Instructor: Ed Crane
July 16 - 20
Monday - Friday
1 - 4pm
In the woodblock style of the early Provincetown White-Line Masters, students will learn how to make color prints using only one block of wood. The class is comprehensive and covers all aspects of this fascinating printmaking technique. I will be sharing examples of my own white-line blocks and prints, as well as samples of other white-line artists past and present. There will be classroom demonstrations teaching students every step needed to create beautiful wood block prints. We will cover the selection of materials: wood and preparing its surface, types of paper one can use, how to register a print, drawing/ transferring your compositions to wood, and spend lots of time carving and mastering the “V” groove, i.e., the white line. You will learn basic watercolor techniques and their application to wood. We will review “pulling” more prints off a block and making limited editions.

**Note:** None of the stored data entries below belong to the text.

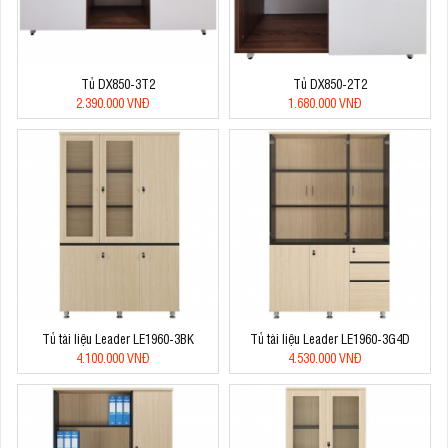
Tủ DX850-3T2
Tủ DX850-2T2
2.390.000 VNĐ
1.680.000 VNĐ
Tủ tài liệu Leader LE1960-3BK
Tủ tài liệu Leader LE1960-3G4D
4.100.000 VNĐ
4.530.000 VNĐ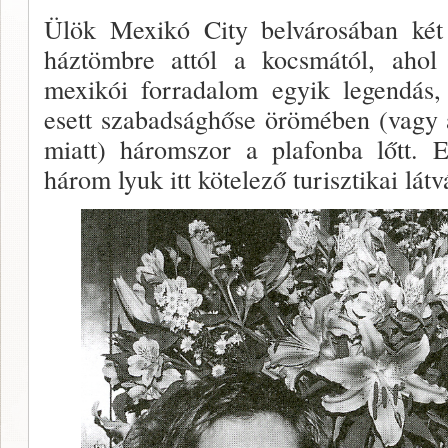
Ülök Mexikó City belvárosában két z
háztömbre attól a kocsmától, aho
mexikói forradalom egyik legendás,
esett szabad­sághőse örömében (vagy a
miatt) háromszor a plafon­ba lőtt.
három lyuk itt kötelező turisztikai lát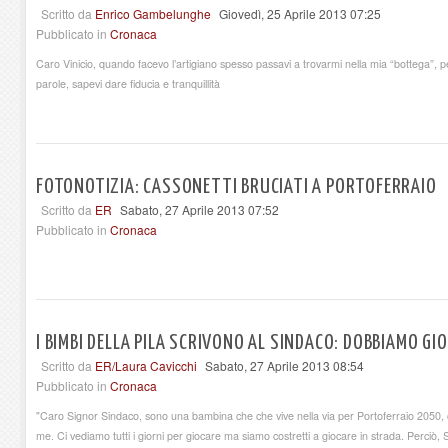
Scritto da
Enrico Gambelunghe
Giovedì, 25 Aprile 2013 07:25
Pubblicato in
Cronaca
Caro Vinicio, quando facevo l’artigiano spesso passavi a trovarmi nella mia “bottega”, 
parole, sapevi dare fiducia e tranquillità
FOTONOTIZIA: CASSONETTI BRUCIATI A PORTOFERRAIO
Scritto da
ER
Sabato, 27 Aprile 2013 07:52
Pubblicato in
Cronaca
I BIMBI DELLA PILA SCRIVONO AL SINDACO: DOBBIAMO GI
Scritto da
ER/Laura Cavicchi
Sabato, 27 Aprile 2013 08:54
Pubblicato in
Cronaca
"Caro Signor Sindaco, sono una bambina che che vive nella via per Portoferraio 2050, ci 
me. Ci vediamo tutti i giorni per giocare ma siamo costretti a giocare in strada. Perciò,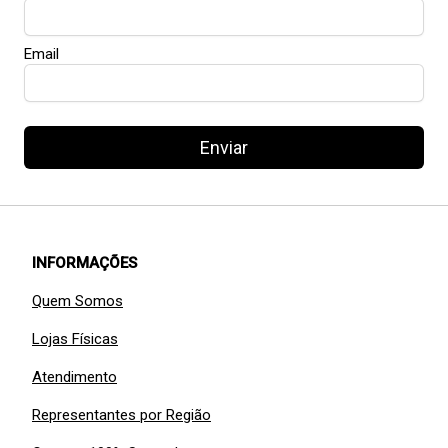
Email
Enviar
INFORMAÇÕES
Quem Somos
Lojas Físicas
Atendimento
Representantes por Região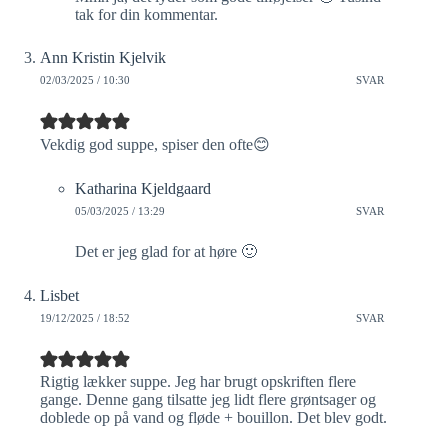
tak for din kommentar.
Ann Kristin Kjelvik
02/03/2025 / 10:30
SVAR
Vekdig god suppe, spiser den ofte😊
Katharina Kjeldgaard
05/03/2025 / 13:29
SVAR
Det er jeg glad for at høre 🙂
Lisbet
19/12/2025 / 18:52
SVAR
Rigtig lækker suppe. Jeg har brugt opskriften flere
gange. Denne gang tilsatte jeg lidt flere grøntsager og
doblede op på vand og fløde + bouillon. Det blev godt.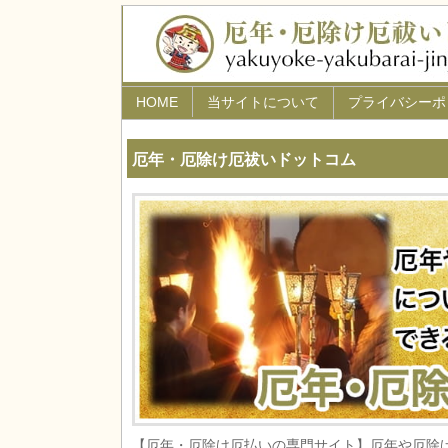
HOME
当サイトについて
プライバシーポ
厄年・厄除け厄祓いドットコム
【厄年・厄除け厄払いの専門サイト】厄年や厄除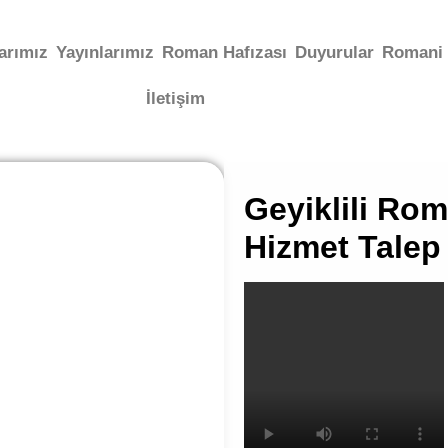
arımız
Yayınlarımız
Roman Hafızası
Duyurular
Romani 
İletişim
Geyiklili Rom
Hizmet Talep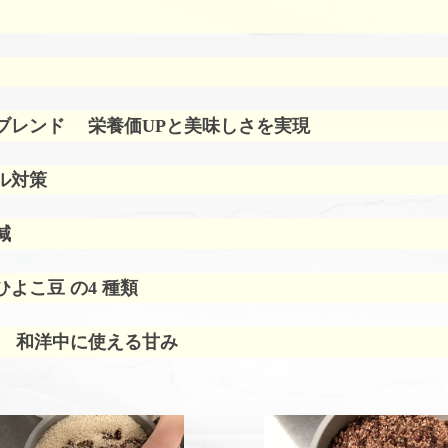
ブレンド
栄養価UPと美味しさを実現
ル対策
減
よこ豆 の4 種類
 和洋中に使える甘み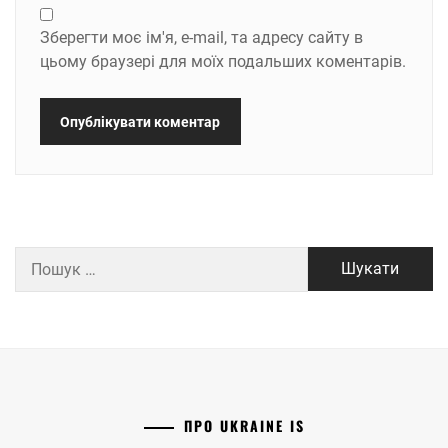
Зберегти моє ім'я, e-mail, та адресу сайту в
цьому браузері для моїх подальших коментарів.
Пошук:
ПРО UKRAINE IS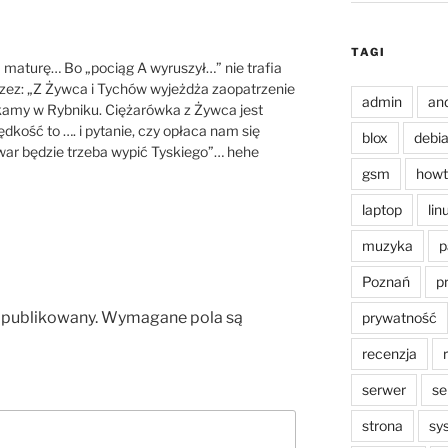
TAGI
 maturę… Bo „pociąg A wyruszył…” nie trafia
przez: „Z Żywca i Tychów wyjeżdża zaopatrzenie
admin
an
kamy w Rybniku. Ciężarówka z Żywca jest
ędkość to …. i pytanie, czy opłaca nam się
blox
debi
war będzie trzeba wypić Tyskiego”… hehe
gsm
howt
laptop
lin
muzyka
p
Poznań
p
opublikowany.
Wymagane pola są
prywatność
recenzja
serwer
se
strona
sy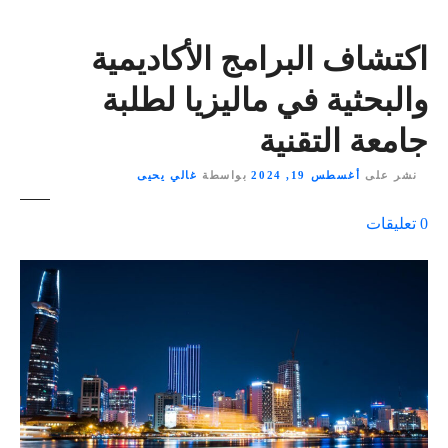
اكتشاف البرامج الأكاديمية
والبحثية في ماليزيا لطلبة
جامعة التقنية
نشر على
أغسطس 19, 2024
بواسطة
غالي يحيى
ع
0
تعليقات
ل
ى
٪
s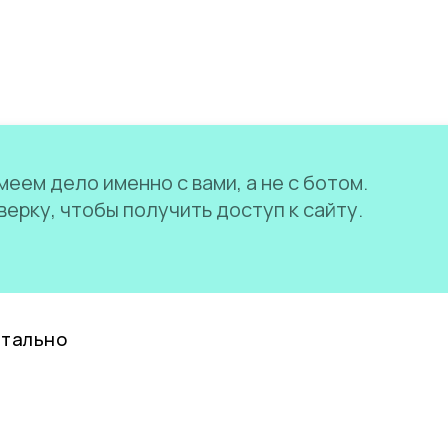
еем дело именно с вами, а не с ботом.
ерку, чтобы получить доступ к сайту.
нтально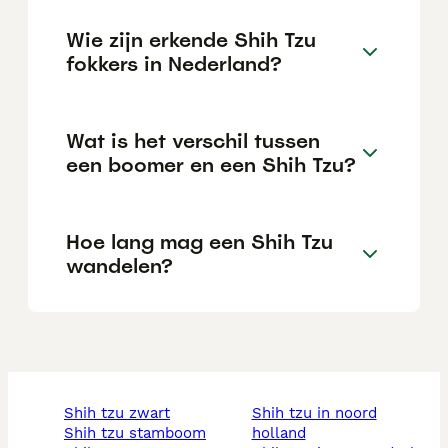
Wie zijn erkende Shih Tzu
fokkers in Nederland?
Wat is het verschil tussen
een boomer en een Shih Tzu?
Hoe lang mag een Shih Tzu
wandelen?
shih tzu zwart
shih tzu in noord
shih tzu stamboom
holland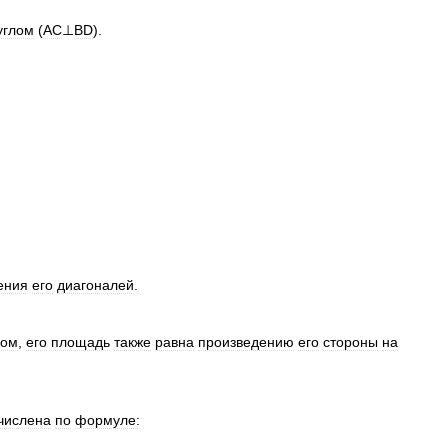
.
углом
(
AC
⊥
BD
).
ения
его
диагоналей
.
мом
,
его
площадь
также
равна
произведению
его
стороны
на
числена
по
формуле:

White-line printing was developed in 1915 by B.J.O Nordfeldt, which later evolved into a collective called the Provincetown Printers. We will briefly survey the story, past and present, of Provincetown white-line artists. Other illustrious early woodblock masters include Oliver Chaffee, the modernist painter, Blanche Lazelle, Ethel Mars, Karl Knaths, and others.
Students should leave the class with 2-3 completed blocks, and as many prints they can “pull” from them.
Ed Crane exhibits his white-line prints at the Julie Heller Gallery in Provincetown, previously exhibiting at the Schoolhouse and Provincetown Group galleries. In 2011 his white-line prints were included in a group show of contemporary white-line printers at the Provincetown Art Association and Museum. He has taught white-line printing at the Yarmouth Art Guild, Provincetown Art Association and Museum, the Boston Living Center, and previously here at Truro Center for the Arts at Castle Hill. In 2005 and 2015, Ed’s white-line prints were featured to fundraise for the AIDS Support Group of Cape Cod. Ed regularly contributes his art for good causes.